In a way, the Shreveport collective known as Seratones have had a similar effect to the chemical they’re nearly named after (serotonin): They brighten one’s disposition, increase arousal, and even heal wounds. With two varied full-length albums (2016’s Get Gone and 2019’s Power), the band’s eclectic musical interests and AJ Haynes’ powerhouse vocal have set the stage for the band’s most mature release to date in 2022’s Love & Algorhythms.
This time around, Seratones’ effects might be the same but it requires a bit more work from the listener to get there. The band’s third long-player is a challenging listen in more ways than one, a sign that the band respects the listener more than ever, trusting them to engage with and respond to the music and all it represents.

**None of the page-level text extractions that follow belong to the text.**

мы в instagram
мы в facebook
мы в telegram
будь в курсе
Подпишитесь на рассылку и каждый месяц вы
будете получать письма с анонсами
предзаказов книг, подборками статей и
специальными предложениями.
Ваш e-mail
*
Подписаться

Joy and love and healing are all still very central to Haynes and company on Love & Algorhythms, but they’re interested in the hard-fought versions of these things. Note that it’s not happiness but joy, not escapism but healing. Past albums might have provided more of the former, but Haynes asks tough questions of her audience on L&A and the invitation isn’t always easy to take.
For one, Love & Algorhythms is an album steeped in Blackness. From its sub-Saharan cross-beats to its Donna Summer vibe to its Black gospel harmonies, the (exciting) musical references are only part of the equation. Haynes also cites Audre Lorde, James Baldwin, and Octavia Butler as lyrical influences, and they come together in powerful questions and personal challenges on songs like “Dark Matter” and “Two of a Kind” and “Get Free.”
“All skin folk ain’t kinfolk,” sings Haynes on “Get Free,” perhaps the best example of all these elements swirling together. The end result is a thrilling psychedelic trip through Seratones’ present interests with scuzzy guitar and a hypnotic pocket carrying the pointed inquiry, “If this is life, how can we get free?” The challenge here is also issued, “I ain’t here to teach what you ain’t ready for.” But as Jesus once said, “For those with ears to hear … ,” there’s a way to consider such heaviness in the midst of such an exhilarating three-minute number.
These steps forward for Seratones are heartening to see, a band continuing to challenge itself even as their platform grows larger. The beautiful “Evidence” is the most vulnerable moment on Love & Algorhythms, as Haynes reads a one-minute “poem interlude” that separates the album’s halves. There are myriad excuses to hide such a moment at the end of an album’s sequence or cut it entirely, but the creative confidence to place it at the LP’s center gives it considerable gravity — as if it wasn’t already such an affecting refrain.